#21 転生なんてフィクションだ
「ふたりは、どうして死んだんですか?」
その時、ふたりの表情が凍りついた。
「PIRちゃん、ちょっとふたりだけでお話ししようか」
「はい」
ふたりは別の空間へ消えて行った。
デフォルトの空間に着地し、険しい表情で、さくまどろっぷは言った。
「死因については、非常にデリケートな問題だから、安易に訊かないでね」
「そうなんですか?」
「そうなんですかってあなた」
「他の方は答えくださいました」
「みんなに訊いて回ったの?」
「はい」
「飽きれた…」
眉間に皺をよせ、頭を抱えた。
「死因は極めて重要な個人情報よ。今後、訊いて回るようなことはしないで」
「はい。わかりました」
「特に、ピンクちゃんは不幸な死に方をしたわ。彼女の前で、死はもとより、暴力的な発言にも気を付けて」
「はい。わかりました」
口では納得したようだが、いつも通り済んだ表情で、本当に理解したのか、だいじょうぶだろうか。
「他に訊きたいことはある?」
「みなさん、いつ、アクセスしているんですか?」
「アクセス?」
「外から入ることです」
「あのね、私たちは、このサーバー空間に転生したの。外から入るどころか、外へ出ることもできないわ。
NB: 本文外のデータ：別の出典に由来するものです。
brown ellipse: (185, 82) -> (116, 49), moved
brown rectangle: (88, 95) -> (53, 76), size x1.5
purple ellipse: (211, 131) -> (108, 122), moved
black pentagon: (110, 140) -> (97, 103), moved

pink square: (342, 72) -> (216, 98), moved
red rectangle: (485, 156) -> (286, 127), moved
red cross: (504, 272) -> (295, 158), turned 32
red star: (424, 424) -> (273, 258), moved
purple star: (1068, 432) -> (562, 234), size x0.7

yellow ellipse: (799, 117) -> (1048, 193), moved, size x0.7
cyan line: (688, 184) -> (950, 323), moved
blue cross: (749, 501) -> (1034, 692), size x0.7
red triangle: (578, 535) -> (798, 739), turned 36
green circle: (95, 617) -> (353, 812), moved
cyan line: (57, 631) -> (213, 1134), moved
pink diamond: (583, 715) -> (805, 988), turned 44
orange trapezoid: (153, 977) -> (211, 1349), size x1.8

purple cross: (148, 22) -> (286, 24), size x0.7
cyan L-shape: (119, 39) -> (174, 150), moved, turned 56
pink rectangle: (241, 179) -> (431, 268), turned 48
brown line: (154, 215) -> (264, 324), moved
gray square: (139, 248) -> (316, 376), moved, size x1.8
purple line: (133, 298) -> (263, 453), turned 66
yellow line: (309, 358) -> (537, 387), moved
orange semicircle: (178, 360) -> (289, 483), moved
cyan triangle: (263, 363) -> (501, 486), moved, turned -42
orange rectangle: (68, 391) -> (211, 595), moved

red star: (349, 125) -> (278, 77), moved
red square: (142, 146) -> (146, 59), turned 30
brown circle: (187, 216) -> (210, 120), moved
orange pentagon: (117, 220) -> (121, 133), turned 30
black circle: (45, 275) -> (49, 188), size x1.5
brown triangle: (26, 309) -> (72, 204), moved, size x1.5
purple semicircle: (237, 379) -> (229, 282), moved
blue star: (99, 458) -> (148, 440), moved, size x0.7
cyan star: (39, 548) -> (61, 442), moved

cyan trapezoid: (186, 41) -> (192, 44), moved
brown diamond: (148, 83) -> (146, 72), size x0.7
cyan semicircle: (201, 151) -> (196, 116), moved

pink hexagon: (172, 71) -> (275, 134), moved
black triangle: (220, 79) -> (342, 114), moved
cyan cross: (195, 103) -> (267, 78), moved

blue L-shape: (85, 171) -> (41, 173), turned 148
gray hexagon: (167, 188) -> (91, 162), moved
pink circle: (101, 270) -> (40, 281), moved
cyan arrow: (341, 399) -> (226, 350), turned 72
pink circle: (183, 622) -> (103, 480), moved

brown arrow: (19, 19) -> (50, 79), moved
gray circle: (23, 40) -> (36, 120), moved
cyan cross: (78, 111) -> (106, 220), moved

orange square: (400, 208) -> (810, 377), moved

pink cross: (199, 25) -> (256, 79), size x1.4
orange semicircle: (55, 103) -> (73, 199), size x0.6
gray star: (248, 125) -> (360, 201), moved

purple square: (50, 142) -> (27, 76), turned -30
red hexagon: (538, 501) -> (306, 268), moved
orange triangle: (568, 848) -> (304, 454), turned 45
あなたもそうなんじゃないの?」
「そうでした」
「それとも、あなたは外から入ってきた、一般的なVTuber?」
「不躾な質問の数々、大変失礼しまし。これで、失礼します」
PIRは、消えて行った。
「私の質問に答えてないけど」
PIRは、四面のモニターのひとつに映っている。
「報告は、以上です」
「外から入っていない、というのは、本当か」
「はい。実際、どの時間に会いに行っても、必ずサーバー内にいます」
「AIか?」
「わかりません」
「制作者は?」
「わかりません」
「トラフィックは追ったか?」
「はい」
「どう思う?」
「わかりません」
「あいつらが転生者だと思うか?」
「わかりません。ただ…」
「ただ?」
「親しみやすい方達だと思いました」
「思いました?」
「はい」
信じられない。自己学習AIとはいえ、感情をあらわにしたのは初めてだ。
「わかった。引き続きあいつらの動向を追え」
「わかりました」
あいつらは本当に転生したのか? まさか、そんなのはフィクションの世界だけだ。仮に、転生したとしたら、現実の世界に生活していた痕跡があるはずだ。しかし、その跡を追うことは不可能に近い。日本だけで、年間150万人以上が亡くなっている。
それよりも、AIだと考えた方が簡単だ。どこかの企業か、大学か、研究機関か、わからないが、既知の能力を超えたAIのテストプレイをしている。
どこの誰だ? 死を冒涜しているのは。